A drama that's lasted two full years may finally be coming to an end.
Popular taxi apps Uber and Lyft, which have been operating in Philadelphia during that time without full legal authority to do so and some threats of enforcement from the Philadelphia Parking Authority (PPA), may soon be just as legal in Philly as a traditional taxi cab.
This week, legislation brokered to legalize these types of services in Philadelphia is expected to pass the state House and move toward becoming law.
House Republicans spokesman Steve Miskin told CBS the bill will come up for a vote early this week, and is expected to pass.
The bill still needs to return to the state senate for one more vote before it can reach the governor's desk. But the senate already voted earlier this year on similar legislation.

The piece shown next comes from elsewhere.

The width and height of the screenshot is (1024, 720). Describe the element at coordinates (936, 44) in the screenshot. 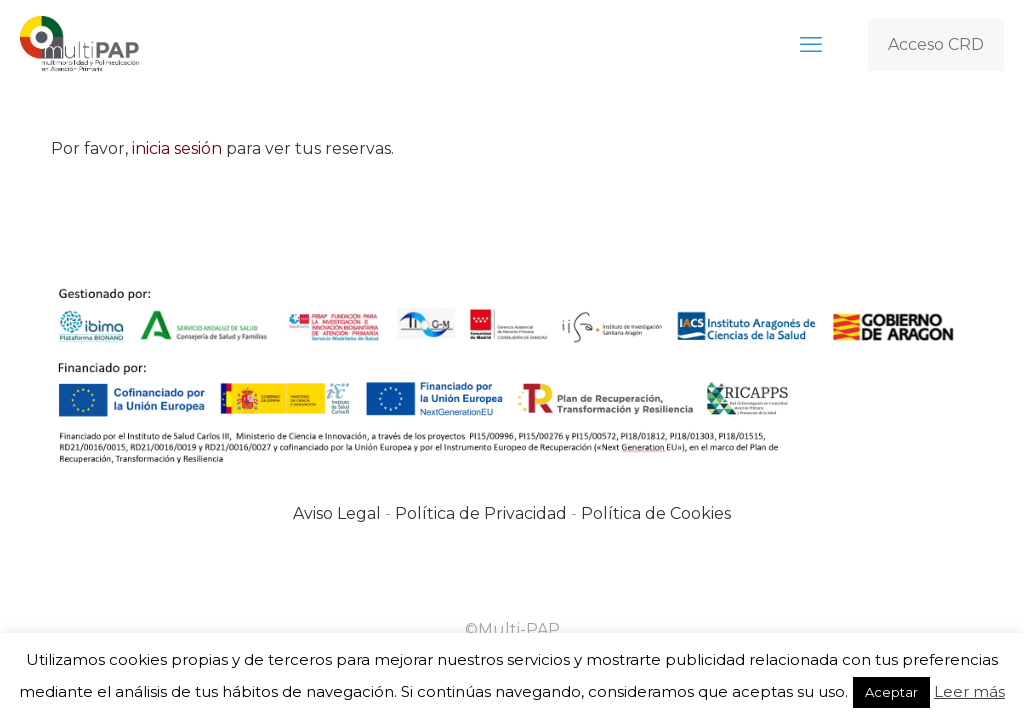 I see `Acceso CRD` at that location.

Uber got a two-year experimental license to operate in the state from the Pennsylvania Utility Commission in 2015. But Philadelphia County's PPA never recognized that license.
The situation was made more complicated after the PPA brokered a 90-day truce that semi-legalized Uber (not Lyft), with the expectation this legislation would be passed in Harrisburg by Sept. 30.
The truce expired without a new law, leading to a panic two weeks ago after a Philly judge ordered Lyft and Uber cease operations—for about 24 hours, until her order was held on appeal.
In the meantime, while the legislative process continues, Uber and Lyft operate unimpeded in Philly.